Say a patient goes in for a standard appointment, is offered a screening test, and receives an abnormal finding on their blood test –  but it’s not definitive. They have no symptoms and would not have known anything was abnormal had they not gotten the screening test. A good physician would consult the patient, likely encouraging them to get more tests to try and narrow down the diagnosis and prognosis. The patient goes for another test; again, it’s not definitive. They’ve now spent time and money on two tests that have neither informed nor improved their health. They can keep going for tests and procedures to figure out the source, or they can stop. The wisdom in their decision depends on whether or not they truly do have something harmful going on in their bodies. Stress about their unknown health status is now latched deeply to the back of their minds. 

Did these tests help the patient? The answer is unclear, and we won’t be able to step back and accurately look at this from a systemic level until we see results from the randomized controlled trials currently in progress. However, by then it might already be considered the standard of care.

Profits first and foremost

Medical testing is an expensive, lucrative business. If we’re considering funding blood screening tests via Medicare, we need to consider the costs and the benefits of this choice. Susanna Quinn, an ovarian cancer survivor, recently published a piece in the Daily Beast urging Congress to sign the Medicare Multi-Cancer Early Detection Screening Coverage Act. She argues that screening tests are a necessity, using her personal experience to elucidate the agony of going through and surviving cancer treatment.

While Quinn’s story is moving, it’s important to view her piece in the context of her potential financial conflicts. Quinn sits on the board of the Prevent Cancer Foundation, a nonprofit dedicated to early detection that receives extensive funding from pharma and device companies — including more than $1 million from Amgen, Astrazeneca, Genentech, Gilead, Merck, and Pfizer in 2020.

If Medicare begins paying for universal screening, those investments will pay out a large return on the taxpayer dime. It’s not that these efforts are not in good-faith, but there are vested financial interests pushing for early detection screening for everyone. H. Gilbert Welch, an academic physician and cancer researcher, broke down his concerns in an op-ed for Stat News.

The only thing that is clear to me is that this will cost a lot of money. That’s another thing the companies and their investors are banking on. The Galleri test costs $949 a pop and is recommended every year in those 50 and older. With 100 million Americans in this age group, that’s about $100 billion a year — 15 times the budget of the Centers for Disease Control and Prevention.

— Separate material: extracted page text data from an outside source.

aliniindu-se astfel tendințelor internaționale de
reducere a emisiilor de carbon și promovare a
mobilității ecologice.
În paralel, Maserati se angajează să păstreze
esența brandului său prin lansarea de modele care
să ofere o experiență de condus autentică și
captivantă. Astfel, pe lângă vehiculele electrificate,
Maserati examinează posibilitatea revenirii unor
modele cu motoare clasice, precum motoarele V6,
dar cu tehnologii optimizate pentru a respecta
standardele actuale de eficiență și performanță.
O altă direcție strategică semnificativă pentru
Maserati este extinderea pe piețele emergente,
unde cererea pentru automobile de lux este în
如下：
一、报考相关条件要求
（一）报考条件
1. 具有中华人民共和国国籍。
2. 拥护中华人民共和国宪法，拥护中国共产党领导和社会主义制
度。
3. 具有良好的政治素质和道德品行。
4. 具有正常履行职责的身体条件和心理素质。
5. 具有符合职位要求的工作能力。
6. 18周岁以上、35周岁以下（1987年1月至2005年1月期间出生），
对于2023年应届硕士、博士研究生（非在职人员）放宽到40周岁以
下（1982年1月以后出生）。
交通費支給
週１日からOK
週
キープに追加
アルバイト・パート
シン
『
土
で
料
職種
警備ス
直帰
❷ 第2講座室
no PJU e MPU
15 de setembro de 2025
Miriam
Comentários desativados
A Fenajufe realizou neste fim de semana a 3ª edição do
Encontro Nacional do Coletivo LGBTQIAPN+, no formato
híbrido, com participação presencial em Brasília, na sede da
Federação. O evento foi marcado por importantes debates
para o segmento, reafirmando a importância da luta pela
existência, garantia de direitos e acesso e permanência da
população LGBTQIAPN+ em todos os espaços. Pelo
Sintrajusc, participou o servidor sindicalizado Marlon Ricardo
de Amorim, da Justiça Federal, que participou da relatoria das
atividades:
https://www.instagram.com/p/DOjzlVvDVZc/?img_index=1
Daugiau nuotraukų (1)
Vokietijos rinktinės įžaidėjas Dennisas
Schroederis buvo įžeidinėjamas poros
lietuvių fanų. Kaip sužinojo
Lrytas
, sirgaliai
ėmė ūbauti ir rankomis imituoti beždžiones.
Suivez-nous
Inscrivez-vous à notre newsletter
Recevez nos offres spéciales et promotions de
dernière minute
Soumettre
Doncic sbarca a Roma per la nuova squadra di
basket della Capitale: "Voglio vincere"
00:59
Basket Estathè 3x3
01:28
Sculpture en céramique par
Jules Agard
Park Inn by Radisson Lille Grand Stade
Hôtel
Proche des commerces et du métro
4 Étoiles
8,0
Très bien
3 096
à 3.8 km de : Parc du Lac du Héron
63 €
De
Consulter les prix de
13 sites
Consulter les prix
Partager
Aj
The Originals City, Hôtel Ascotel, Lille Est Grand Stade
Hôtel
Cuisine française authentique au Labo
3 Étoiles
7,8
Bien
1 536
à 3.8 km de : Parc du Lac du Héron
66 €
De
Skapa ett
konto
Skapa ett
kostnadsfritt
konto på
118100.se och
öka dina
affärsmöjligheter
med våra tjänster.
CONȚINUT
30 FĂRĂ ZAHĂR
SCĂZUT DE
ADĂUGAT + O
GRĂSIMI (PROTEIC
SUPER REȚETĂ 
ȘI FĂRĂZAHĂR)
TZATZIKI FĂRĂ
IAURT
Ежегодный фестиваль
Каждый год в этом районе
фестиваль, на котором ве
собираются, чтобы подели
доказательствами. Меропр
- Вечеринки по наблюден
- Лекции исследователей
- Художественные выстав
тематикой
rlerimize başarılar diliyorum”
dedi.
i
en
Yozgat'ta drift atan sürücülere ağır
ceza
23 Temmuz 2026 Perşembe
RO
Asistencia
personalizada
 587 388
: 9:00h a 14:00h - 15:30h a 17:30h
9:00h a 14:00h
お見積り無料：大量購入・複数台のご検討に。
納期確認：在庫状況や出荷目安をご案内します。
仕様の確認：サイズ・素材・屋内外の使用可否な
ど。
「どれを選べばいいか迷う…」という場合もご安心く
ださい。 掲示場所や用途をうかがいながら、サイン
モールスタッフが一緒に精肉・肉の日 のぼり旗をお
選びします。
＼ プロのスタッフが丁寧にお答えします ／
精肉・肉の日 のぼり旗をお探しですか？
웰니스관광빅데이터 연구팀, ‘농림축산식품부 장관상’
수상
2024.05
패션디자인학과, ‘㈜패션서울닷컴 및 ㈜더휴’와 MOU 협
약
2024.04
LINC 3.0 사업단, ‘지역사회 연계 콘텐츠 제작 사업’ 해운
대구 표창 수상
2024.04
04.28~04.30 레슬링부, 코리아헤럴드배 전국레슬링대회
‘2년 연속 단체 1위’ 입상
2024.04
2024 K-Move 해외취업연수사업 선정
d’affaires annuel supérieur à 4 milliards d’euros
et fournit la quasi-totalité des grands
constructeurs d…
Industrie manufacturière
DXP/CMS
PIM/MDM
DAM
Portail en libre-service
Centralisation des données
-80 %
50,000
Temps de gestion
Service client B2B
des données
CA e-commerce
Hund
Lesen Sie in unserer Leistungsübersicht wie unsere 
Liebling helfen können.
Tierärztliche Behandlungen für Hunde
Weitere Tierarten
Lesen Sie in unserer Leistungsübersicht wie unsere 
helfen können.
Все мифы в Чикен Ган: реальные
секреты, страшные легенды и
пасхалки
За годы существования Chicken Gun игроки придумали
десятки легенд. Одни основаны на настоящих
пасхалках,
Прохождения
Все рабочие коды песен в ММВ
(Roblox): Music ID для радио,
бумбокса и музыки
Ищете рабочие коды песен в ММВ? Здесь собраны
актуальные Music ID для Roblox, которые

And that’s not even counting the cost of all the subsequent testing and treatment that will invariably follow.

H. Gilbert Welch, STAT News

Early detection can save lives. The potential problem with preemptive, one-stop-shop blood testing is when it “diagnoses” variability in the human body. Cascade events are well-documented in the medical field and pose a significant threat to those using cancer screening blood tests. Preventative care IS public health, but it should be weighed against the sworn oath to first do no harm. The fine line between early detection and overuse is a tough one to walk.